Musialek has won 95 singles matches over the course of his career and ranks 14th on the school’s all-time career singles wins list. He is looking to become one of just 14 players in the program’s history to win 100 career matches.
“Alex has really developed into a fantastic player,” Emery said. “He has played No. 2 singles the past three seasons and the first year he played there, he was our clear No. 2. Last year, he played so well that he really was more of our No. 1B. On the court, he is a very aggressive baseline player and is someone who can really hurt you from the back.”
Quigley, Musialek’s co-captain, earlier this year became the school’s all-time winningest singles player, breaking a record that was more than 27 years old. For his career, Quigley has won 149 matches and looks to become the first in school history to eclipse the 150-win plateau.
And while the two have achieved a great deal of individual success, they are both more focused on achieving lofty team goals.
“The team goals we set up are to win every match, but especially at the SEC Tournament and the NCAA Tournament at the end of the year,” Musialek said. “’We would like to win, but to win every match at this level in college would be unbelievable. Our goals for our team are to win the conference and the national championship.”
To this point, the Wildcats have won every match that they have played.
Kentucky is currently ranked No. 6 in the nation and, heading into a difficult showdown at No. 30 Notre Dame on Sunday, the Wildcats have won every match that they have played. They are 8-0 on the season, including six wins against ranked opponents. The most notable victories have come against No. 12 Pepperdine and No. 22 Tulsa.
Kentucky is off to its best start in Emery’s 30 years as head coach.
“I think we set the goals at the beginning of the year because we all decided that we wanted to do better than we did last year, so we put in the hard work this year,” Musialek said. “Every time we practice, everyone is pushing each other, so we had a great fall because of that. This year was one of the best falls that UK tennis has had in its history. We knew that if we had a good fall, maybe in the spring we would have a good chance to go far in the season.
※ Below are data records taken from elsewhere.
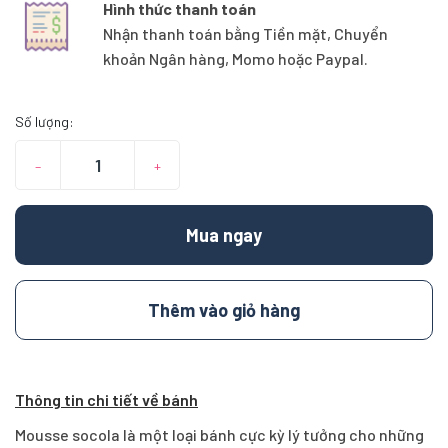
Hình thức thanh toán
Nhận thanh toán bằng Tiền mặt, Chuyển
khoản Ngân hàng, Momo hoặc Paypal.
Số lượng:
–
+
Mua ngay
Thêm vào giỏ hàng
Thông tin chi tiết về bánh
Mousse socola là một loại bánh cực kỳ lý tưởng cho những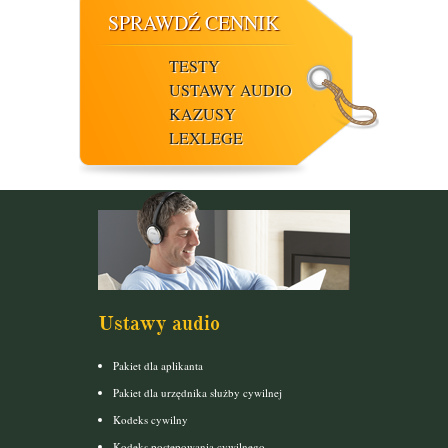
SPRAWDŹ CENNIK
TESTY
USTAWY AUDIO
KAZUSY
LEXLEGE
Ustawy audio
Pakiet dla aplikanta
Pakiet dla urzędnika służby cywilnej
Kodeks cywilny
Kodeks postępowania cywilnego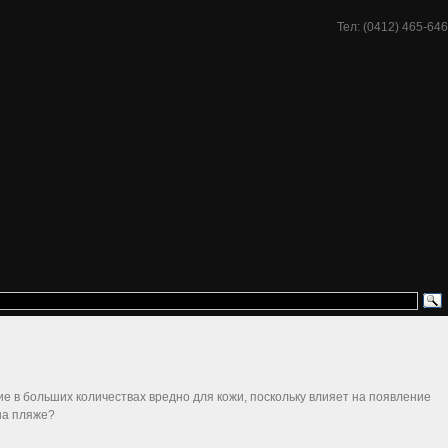
Тел: (0412) 465-646
ие в больших количествах вредно для кожи, поскольку влияет на появление
на пляже?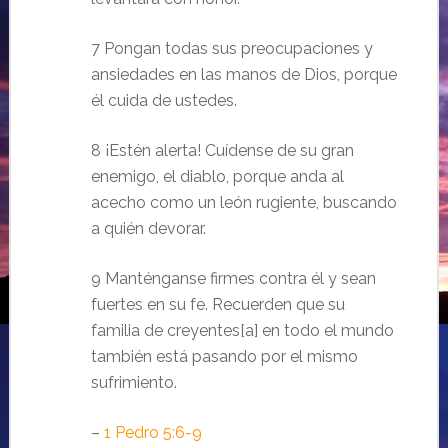
7 Pongan todas sus preocupaciones y
ansiedades en las manos de Dios, porque
él cuida de ustedes.
8 ¡Estén alerta! Cuídense de su gran
enemigo, el diablo, porque anda al
acecho como un león rugiente, buscando
a quién devorar.
9 Manténganse firmes contra él y sean
fuertes en su fe. Recuerden que su
familia de creyentes[a] en todo el mundo
también está pasando por el mismo
sufrimiento.
–
1 Pedro 5:6-9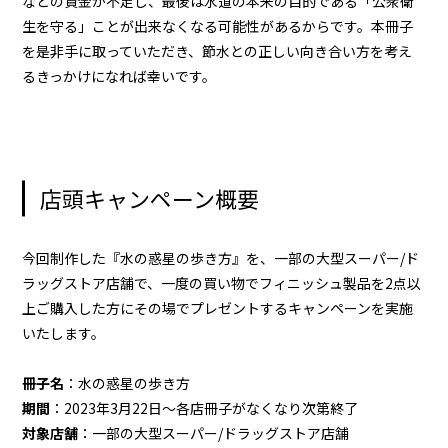
などの資金が不足し、最後は水道の本来の目的である「公衆衛
生を守る」ことが出来なくなる可能性があるからです。本冊子
を是非手に取っていただき、節水との正しい向き合い方を考え
るきっかけになれば幸いです。
店頭キャンペーン概要
今回制作した『水の惑星の歩き方』を、一部の大型スーパー/ド
ラッグストア店舗で、一度の買い物でフィニッシュ製品を2点以
上ご購入した方にその場でプレゼントするキャンペーンを実施
いたします。
冊子名
：水の惑星の歩き方
期間
：2023年3月22日～各店冊子がなくなり次第終了
対象店舗
：一部の大型スーパー/ドラッグストア店舗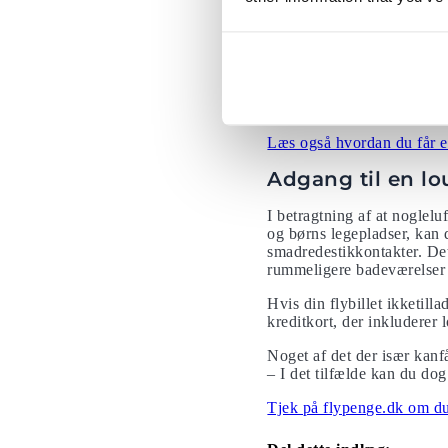
Hold børnene un
Med mindre du tilfældigvis
at du har en tablet med ti
stadig rigtig gode til børn.
Læs også hvordan du får en
Adgang til en l
I betragtning af at noglel
og børns legepladser, kan
smadredestikkontakter. Det
rummeligere badeværelser 
Hvis din flybillet ikketil
kreditkort, der inkludere
Noget af det der især kanfå 
– I det tilfælde kan du do
Tjek på flypenge.dk om du 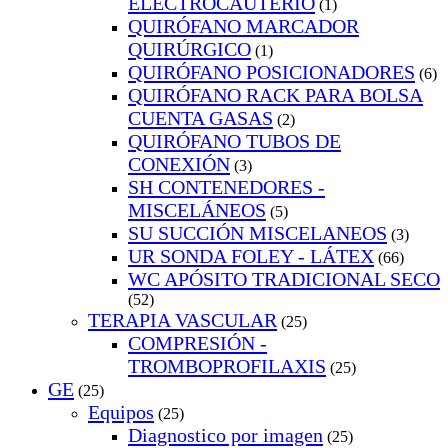
ELECTROCAUTERIO
(1)
QUIRÓFANO MARCADOR
QUIRÚRGICO
(1)
QUIRÓFANO POSICIONADORES
(6)
QUIRÓFANO RACK PARA BOLSA
CUENTA GASAS
(2)
QUIRÓFANO TUBOS DE
CONEXIÓN
(3)
SH CONTENEDORES -
MISCELÁNEOS
(5)
SU SUCCIÓN MISCELANEOS
(3)
UR SONDA FOLEY - LÁTEX
(66)
WC APÓSITO TRADICIONAL SECO
(52)
TERAPIA VASCULAR
(25)
COMPRESIÓN -
TROMBOPROFILAXIS
(25)
GE
(25)
Equipos
(25)
Diagnostico por imagen
(25)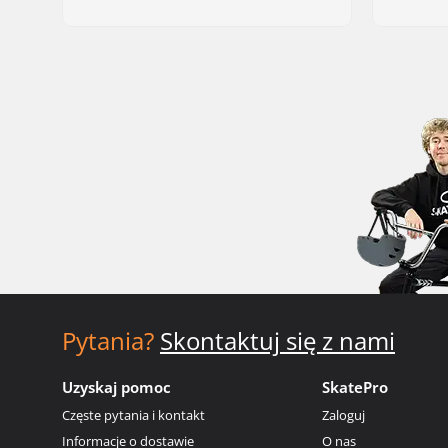
Pytania?
Skontaktuj się z nami
Uzyskaj pomoc
SkatePro
Częste pytania i kontakt
Zaloguj
Informacje o dostawie
O nas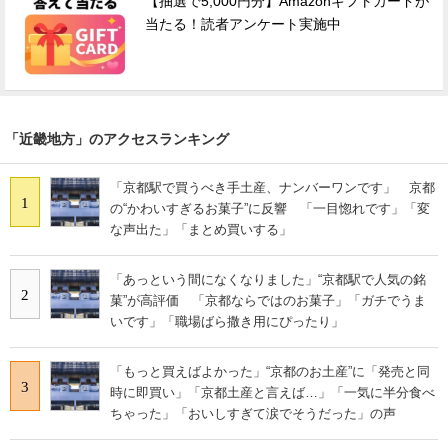
【抽選で5,000円分】Amazonギフトカードが
当たる！読者アンケート実施中
「近畿地方」のアクセスランキング
「京都駅で買うべき手土産、ナンバーワンです」 京都
1
の“かわいすぎるお菓子”に反響 「一目惚れです」「変
な声出た」「まとめ買いする」
「あっという間になくなりました」“京都駅で人気の銘
2
菓”が高評価 「京都ならではのお菓子」「ガチでうま
いです」「職場ばら撒き用にぴったり」
「もっと買えばよかった」“京都のお土産”に「発売と同
3
時に即買い」「京都土産と言えば…」「一気に半分食べ
ちゃった」「おいしすぎて涙でそうだった」の声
So far we are 8-0 and that’s a great start.”
Musialek says his team’s incredible chemistry has been a major factor in its success this season. He cited a team trip to Honolulu, Hawaii, for the Rainbow Warrior Challenge in January as an important factor in team-building.
“The atmosphere on the team is just unbelievable,” Musialek said. “The coaches keep reminding us that we are a family, but I think we really are. We spend so much time together and we all live in the same apartment complex. Everything we do, we do together. I have friends outside the team, but the guys I am closest to are on my team. Spending time together is a big thing for us. I think the fact that we went to Hawaii and got out of Lexington together in a different atmosphere was big.”
For Musialek and the Wildcats, achieving their goals will mean nothing more than continuing what they have been doing all year.
“We have to keep pushing in the same direction for the same goals the rest of the season,” Musialek said. “Everyone on the team is committed to what we’re wanting to do. Our goal is to win the national championship and we just have to be really focused and work hard towards that goal.”